- DATA RECORDS
########################################
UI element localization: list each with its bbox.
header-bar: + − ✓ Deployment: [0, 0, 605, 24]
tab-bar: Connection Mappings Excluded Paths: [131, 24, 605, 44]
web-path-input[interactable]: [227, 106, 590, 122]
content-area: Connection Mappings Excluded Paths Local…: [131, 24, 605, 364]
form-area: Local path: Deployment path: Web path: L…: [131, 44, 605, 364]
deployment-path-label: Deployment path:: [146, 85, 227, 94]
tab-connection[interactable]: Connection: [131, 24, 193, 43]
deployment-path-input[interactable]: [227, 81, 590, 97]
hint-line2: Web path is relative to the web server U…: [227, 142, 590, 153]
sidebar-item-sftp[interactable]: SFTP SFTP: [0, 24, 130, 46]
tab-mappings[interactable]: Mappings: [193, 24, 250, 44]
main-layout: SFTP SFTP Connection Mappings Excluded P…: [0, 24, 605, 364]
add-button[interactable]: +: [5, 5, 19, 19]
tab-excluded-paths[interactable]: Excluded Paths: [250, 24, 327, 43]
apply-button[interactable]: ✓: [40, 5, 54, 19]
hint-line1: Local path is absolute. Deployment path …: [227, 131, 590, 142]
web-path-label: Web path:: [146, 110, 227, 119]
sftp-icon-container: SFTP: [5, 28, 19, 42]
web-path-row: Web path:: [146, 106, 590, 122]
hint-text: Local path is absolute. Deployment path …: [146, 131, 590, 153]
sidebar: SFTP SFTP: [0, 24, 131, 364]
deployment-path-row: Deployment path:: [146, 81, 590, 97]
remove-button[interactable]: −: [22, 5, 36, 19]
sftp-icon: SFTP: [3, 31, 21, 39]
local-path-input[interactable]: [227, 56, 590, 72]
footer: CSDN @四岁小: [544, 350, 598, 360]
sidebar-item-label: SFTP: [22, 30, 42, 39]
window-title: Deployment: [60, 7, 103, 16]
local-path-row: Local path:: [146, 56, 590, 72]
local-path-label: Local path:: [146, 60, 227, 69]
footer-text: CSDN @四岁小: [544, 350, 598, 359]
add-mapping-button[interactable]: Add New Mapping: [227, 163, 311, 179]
########################################
- WORK ORDER
Copy out each line from the listing that contains the string "icon".

- RESPONSE
sftp-icon-container: SFTP: [5, 28, 19, 42]
sftp-icon: SFTP: [3, 31, 21, 39]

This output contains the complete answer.